— Problem description —
Nothing but the exact lines from the one containing "International shipping available" through the last line of the records below belongs in your answer.

— Entries supplied —
--
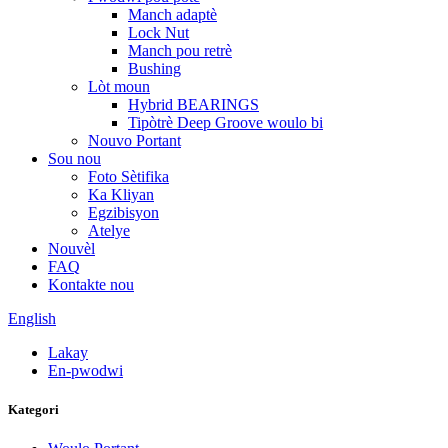
Manch adaptè
Lock Nut
Manch pou retrè
Bushing
Lòt moun
Hybrid BEARINGS
Tipòtrè Deep Groove woulo bi
Nouvo Portant
Sou nou
Foto Sètifika
Ka Kliyan
Egzibisyon
Atelye
Nouvèl
FAQ
Kontakte nou
English
Lakay
En-pwodwi
Kategori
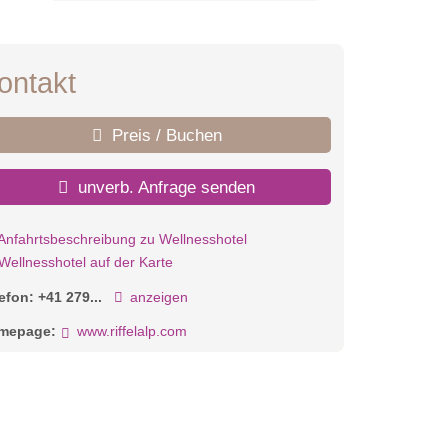
ontakt
Preis / Buchen
unverb. Anfrage senden
Anfahrtsbeschreibung zu Wellnesshotel
Wellnesshotel auf der Karte
lefon:
+41 279...
anzeigen
mepage:
www.riffelalp.com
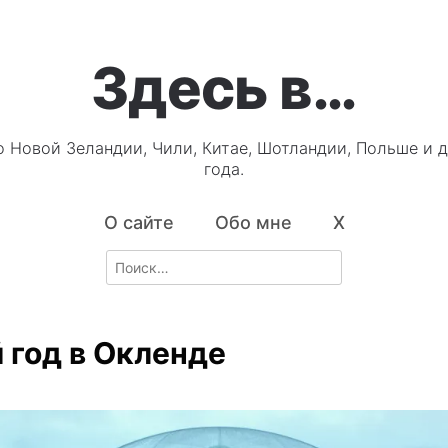
Здесь в…
о Новой Зеландии, Чили, Китае, Шотландии, Польше и д
года.
О сайте
Обо мне
X
Search
for:
 год в Окленде
0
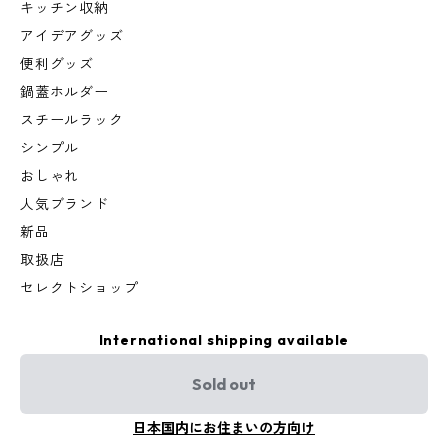
キッチン収納
アイデアグッズ
便利グッズ
鍋蓋ホルダー
スチールラック
シンプル
おしゃれ
人気ブランド
新品
取扱店
セレクトショップ
International shipping available
Sold out
日本国内にお住まいの方向け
--
— Your response —
International shipping available
Sold out
日本国内にお住まいの方向け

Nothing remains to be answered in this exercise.